National diversity trends

Due to high levels of immigration and low fertility among the native Nordic populations, the shares of foreign-born populations have increased substantially in recent decades and have now reached historically high levels. Sweden has long had a higher foreign-born population than the other Nordic countries, and its share of residents born outside Sweden has increased from 9% to 20% since 1990 (Figure 3.1). In 1990, in both Norway and Denmark, foreign-born residents accounted for 5%. This has since increased to 17% in Norway and 14% in Denmark, the latter of which has had more restrictive immigration policies. Finland had the smallest share of foreign-born residents in 1990, just 1%, but that has now increased to 9%. For decades, even centuries, Iceland was an extremely homogeneous and closed population, so the recent rise in the foreign-born population is quite a departure. The share of foreign-born residents in Iceland has increased from 4% in 1998 to 22% currently. Much of this is due to high levels of labour migration and increased tourism, with many new migrants working in this sector. The levels for Sweden and Iceland, where around one in five residents are foreign-born, are among the highest in Europe, and are higher than traditional migration destination countries such as the United States.
Among the autonomous territories, Greenland’s share of foreign-born residents has been steadily declining as native Greenlanders have taken over roles in administration previously held by Danes. In the Faroes, the proportion of foreign-born residents has been steadily increasing since the end of the fisheries crisis in the mid-1990s, and now stands at 16%. A similar increase has been observed in Åland, where one in five persons are foreign-born (outside of Finland). Including those born in mainland Finland, 38% of the population were born somewhere other than Åland. Like the increase in the foreign-born population, the percentage of those born outside Åland has steadily increased since 2000, when it was 27%.

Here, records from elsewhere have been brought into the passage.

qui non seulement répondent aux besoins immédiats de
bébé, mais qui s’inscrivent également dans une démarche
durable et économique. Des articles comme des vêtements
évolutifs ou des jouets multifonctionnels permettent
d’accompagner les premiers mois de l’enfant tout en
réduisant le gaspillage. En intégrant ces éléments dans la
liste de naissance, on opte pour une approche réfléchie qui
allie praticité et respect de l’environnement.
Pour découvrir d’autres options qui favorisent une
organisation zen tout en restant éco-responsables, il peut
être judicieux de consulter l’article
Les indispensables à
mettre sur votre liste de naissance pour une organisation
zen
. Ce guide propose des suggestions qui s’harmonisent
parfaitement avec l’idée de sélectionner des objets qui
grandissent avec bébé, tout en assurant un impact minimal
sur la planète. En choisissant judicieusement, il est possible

Figure 3.1: Foreign-born population in the Nordic countries (1990–2023)
Source: Nordic Council of Ministers (2024)
Analysis of more detailed data on the foreign background of people and their ancestors provides a more nuanced view of the foreign-origin population beyond the binary perspective of native-born versus foreign-born.
This section is an updated and condensed version of a previous report (Heleniak, From Migrants to Workers: International migration trends in the Nordic countries, 2018).
Note that the Nordic countries define and tabulate data on immigrant or foreign populations differently, and no attempts at comparability have been made across the countries.
Iceland: Iceland collects detailed data on the foreign-born population, including place of birth and parents’ place of birth. People are first divided into those with no foreign background (i.e. both they and their parents were born in Iceland) and immigrants. Another category is those born abroad with an Icelandic background. Immigrants are further categorised into first- and second-generation. There is a further disaggregation of people born in Iceland with one foreign-born parent and those with two foreign-born parents.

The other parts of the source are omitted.